The couple’s bodies had been on the floor, their heads smashed in, a splintered and bloodied baseball bat next to them. Her husband was sitting in his chair, his clothes stained with blood, talking to someone she couldn’t see. She’d started screaming his name, and when he’d looked up at her, he’d seemed crazed and yelled that she had to die too. She’d run into the house, locked the door, and called the police, who’d arrived quickly and been able to contain him. Before anyone could make any sense of it, though, he hanged himself in his jail cell in the middle of the night.

Dr. Morris’s wife didn’t have the autopsy report yet so Jack couldn’t confirm if meth was involved, but the scenario was so similar to the others that he was certain it would be. He was typing up his notes when his phone pinged with a text—Scotty.

Looked into your cases. Three of them were in states where the cause of death is public record and easily obtained. You were right. Meth-induced psychotic break resulting in murder-suicides in all three. Requested subpoenas for the rest. Should have by end of week. Maria and I will expect you for dinner on Thursday.

That made six confirmed cases of methamphetamine found in the bloodstreams of all the killers, and Scotty’s help with records on the rest of them would save Jack a ton of time. He still wanted to re-interview the people he’d already spoken to because he didn’t believe these people’s loved ones had voluntarily used meth—none of them showed signs of prolonged use, and it was too coincidental to think they’d all just taken up the habit. It had to have been slipped to them somehow, but he had no idea how. He’d have to go back over all his notes, make more phone calls, and see if there were any prescriptions they had in common or over-the-counter remedies—even some kind of vitamin or nutritional supplement they’d all ordered.

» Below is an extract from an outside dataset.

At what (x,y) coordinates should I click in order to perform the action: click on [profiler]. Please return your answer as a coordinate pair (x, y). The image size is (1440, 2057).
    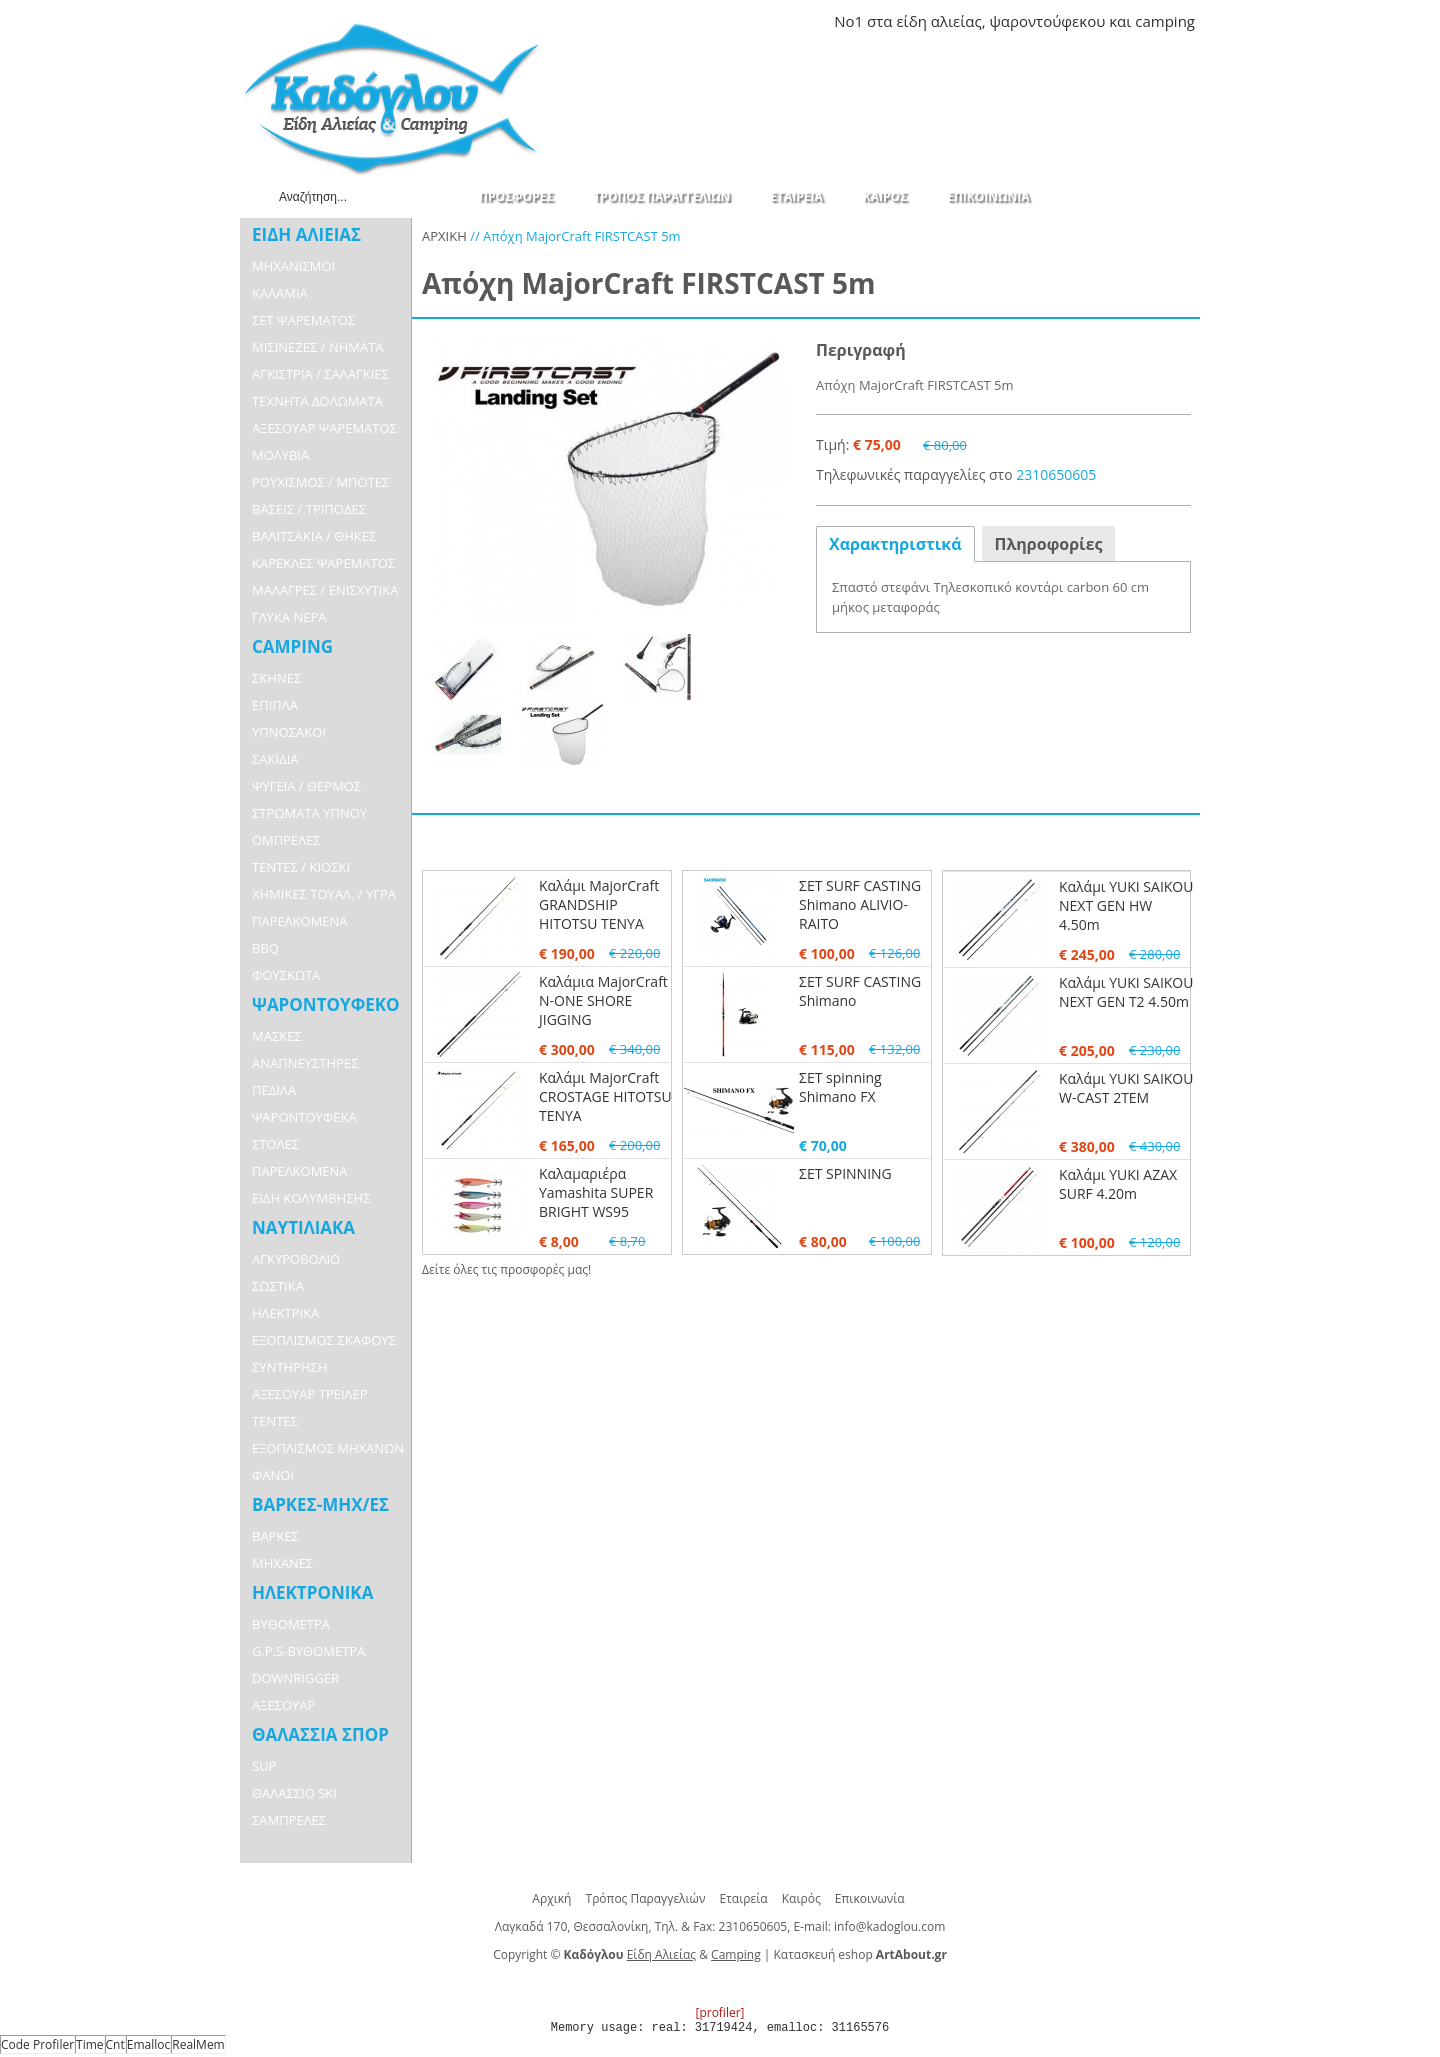
    Looking at the image, I should click on (719, 2012).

He decided to start with the four survivors he’d already interviewed. He could cover most of it on the phone, having already established a rapport with them. There was no sense talking to anyone new until he’d exhausted every possible connection between the cases he’d already started investigating. Then he’d consider in-person visits to the rest if he still hadn’t found a common denominator. That meant he could go home tomorrow, see Evan, and be there when the doctor called with the test results.

Who was he kidding? Even without the help from Scotty, Jack would have made a detour back home to New York tomorrow. There was no way he’d let Taylor get the results all alone.

Jack’s mind started to swirl with worst-case scenarios about what the tests would reveal, so he left the hotel and began walking to clear his head. Their life had finally been getting back to normal. He’d never thought he could be this happy or even that he deserved to be. Every morning he got to wake up next to the love of his life, the woman that he thought he’d lost forever. Taylor had given him a second chance, and he had vowed to never let anything bad happen to her again. It started raining, but he kept going, his thoughts swirling furiously.

After everything they’d been through, he’d wanted to believe he could erect a wall of protection around them and make sure nothing bad ever got in. But he was wrong. Bad things found him—they always found him. He was soaked now and stopped, ready to turn back, but as he stopped, he looked up and saw he was in front of a church.

He reached for the door, thinking maybe he should go in and say a prayer . . . but his hand froze in midair, and he shook his head. What was the point? Either Evan was going to be okay or he wasn’t. Jack’s going into that church and talking to the air wouldn’t make one damn bit of difference. He turned around and hurried back toward the warmth of the hotel.